Robinhood’s Tenev says retail brokerage agency not thinking about promoting itself regardless of struggles

Vlad Tenev, CEO and co-founder of Robinhood Markets, Inc., is shown on a screen during his company’s IPO at the Nasdaq Market location in Times Square in New York City, U.S., July 29, 2021.

Brendan McDermid | Reuters

Robinhood CEO Vlad Tenev said on Wednesday that the retail brokerage is not looking to be acquired despite announcing major layoffs after another quarter of active users shrank.

“In one word: No,” Tenev said on an investor call when asked about another firm that could have been bought. “I think we’re in a great position as an independent company. I love us as an independent company.”

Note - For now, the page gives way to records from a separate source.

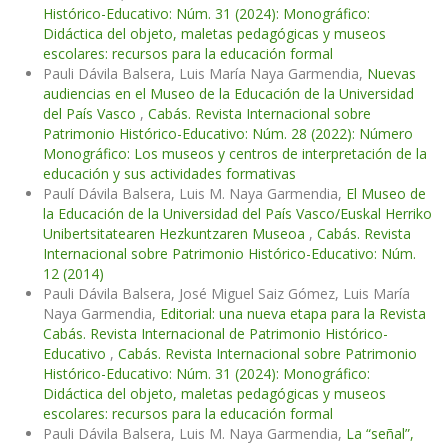
Histórico-Educativo: Núm. 31 (2024): Monográfico:
Didáctica del objeto, maletas pedagógicas y museos
escolares: recursos para la educación formal
Pauli Dávila Balsera, Luis María Naya Garmendia,
Nuevas
audiencias en el Museo de la Educación de la Universidad
del País Vasco
,
Cabás. Revista Internacional sobre
Patrimonio Histórico-Educativo: Núm. 28 (2022): Número
Monográfico: Los museos y centros de interpretación de la
educación y sus actividades formativas
Paulí Dávila Balsera, Luis M. Naya Garmendia,
El Museo de
la Educación de la Universidad del País Vasco/Euskal Herriko
Unibertsitatearen Hezkuntzaren Museoa
,
Cabás. Revista
Internacional sobre Patrimonio Histórico-Educativo: Núm.
12 (2014)
Pauli Dávila Balsera, José Miguel Saiz Gómez, Luis María
Naya Garmendia,
Editorial: una nueva etapa para la Revista
Cabás. Revista Internacional de Patrimonio Histórico-
Educativo
,
Cabás. Revista Internacional sobre Patrimonio
Histórico-Educativo: Núm. 31 (2024): Monográfico:
Didáctica del objeto, maletas pedagógicas y museos
escolares: recursos para la educación formal
Pauli Dávila Balsera, Luis M. Naya Garmendia,
La “señal”,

in May, FTX CEO Sam Bankman-Fried revealed a stake in Robinhood, sparking speculation about a possible takeover bid from the crypto-focused brokerage. Bankman-Fried has since said that FTX is not looking to buy Robinhood outright.

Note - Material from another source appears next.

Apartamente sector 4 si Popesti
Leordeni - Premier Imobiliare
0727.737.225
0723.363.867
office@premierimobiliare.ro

Tenev said Robinhood was on the lookout for potential acquisitions of its own. The company reported $6 billion in cash on its balance sheet at the end of the quarter.

“We really see opportunities, especially in this market environment, to leverage our balance sheet … to acquire companies that will accelerate our work plan,” Tenev said.

The call to Robinhood’s investor came a day after the company announced it was Laying out 23% of their workforce. The company also reported a smaller-than-expected loss for the second quarter, but monthly active users declined and revenue fell more than 40% year-over-year.

Robinhood shares rose 11.7% on Wednesday after the layoff announcement. Some Wall Street analysts said the the company’s cost-cutting efforts could boost the stock.

Robinhood cut full-year expense guidance of about $290 million, including a reduction of about $70 million in share-based compensation. Tenev said the company plans a positive adjusted EBITDA – a measure of profitability that excludes certain costs such as interest and taxes – by the end of the year.

The company cited rate hikes from the Federal Reserve as a source of interest income growth. Chief Financial Officer Jason Warnick estimated that each quarter of a percentage point rate hike translates into about $40 million in annual revenue for Robinhood.

“The exact benefit of rate hikes will depend on how customer balances and rates change over time,” Warnick said.

The CFO also said Robinhood’s assets under custody rose above $70 billion in July after declining in the second quarter.

Despite Wednesday’s rally, Robinhood stock is still down nearly 42% for the year and more than 70% from where its IPO was priced last year.